The biggest weakness is that the Mehta score (the eponyminous name for the score created with The PICARD Data) was able to predict outcomes well when you tested it using the data used to define the score. This is the ultimate home field advantage. Levey in the MDRD group divided their cohort into a derivation group and a validation group. This current authors did not do that.

This will be a moot point if the score is validated in a new independent study. I wonder if the ATN group did that? I bet they did, or will publish on this soon.

My fellow just answered a question I have had for years.

Part of the dogma of evaluating iron deficiency in patients with anemia is that after a transfusion the iron indices are altered. Over and over the question comes up…

How long after a transfusion do you have to wait before checking to see if the patient is iron deficient?

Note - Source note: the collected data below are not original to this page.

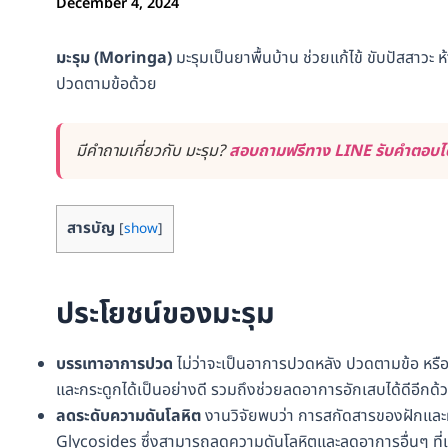
December 4, 2024
มะรุม (Moringa)
มะรุมเป็นยาพื้นบ้าน ช่วยแก้ไข้ ขับปัสสาว
ปวดตามข้อด้วย
มีคำถามเกี่ยวกับ มะรุม?
สอบถามฟรีทาง LINE รับคำตอบได้
สารบัญ
[
show
]
ประโยชน์ของมะรุม
บรรเทาอาการปวด
ไม่ว่าจะเป็นอาการปวดหลัง ปวดตามข้อ หร
และกระดูกได้เป็นอย่างดี รวมถึงช่วยลดอาการอักเสบได้ดีอีกด้
ลดระดับความดันโลหิต
งานวิจัยพบว่า การสกัดสารของฝักแล
Glycosides ซึ่งสามารถลดความดันโลหิตและลดอาการอื่นๆ ที่เ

Well Jabri, my current fellow went to the literature and found this reference. It looks like the answer is you should be safe 48 hours after the transfusion. This surprised me, I expected the acute effects of the transfusion to persist longer than that.

Abstract from the paper:

The effect of transfusion of packed red blood cells on serum iron level, total iron-binding capacity, and transferrin saturation was studied. Samples of blood from 37 hemodynamically stable patients were obtained for analysis at various intervals following the transfusion of packed red blood cells. In 10 patients with possible iron deficiency, a significant rise in serum iron level and transferrin saturation occurred during the 24 hours following transfusion, which persisted at a marginally significant level up to 36 hours. In the remaining 27 patients, a significant rise was also noted in serum iron level and transferrin saturation results, but the rise did not persist beyond the 24 hours after transfusion. No change in total iron-binding capacity was noted in either group. These data show that the diagnosis of iron deficiency (based on a transferrin saturation of < 0.16) might be missed if iron studies are performed on patients within 24 hours following packed red blood cell transfusion. Therefore, if serum iron studies are obtained for patients suspected of having iron deficiency anemia, these studies are best done on blood samples obtained before blood transfusion.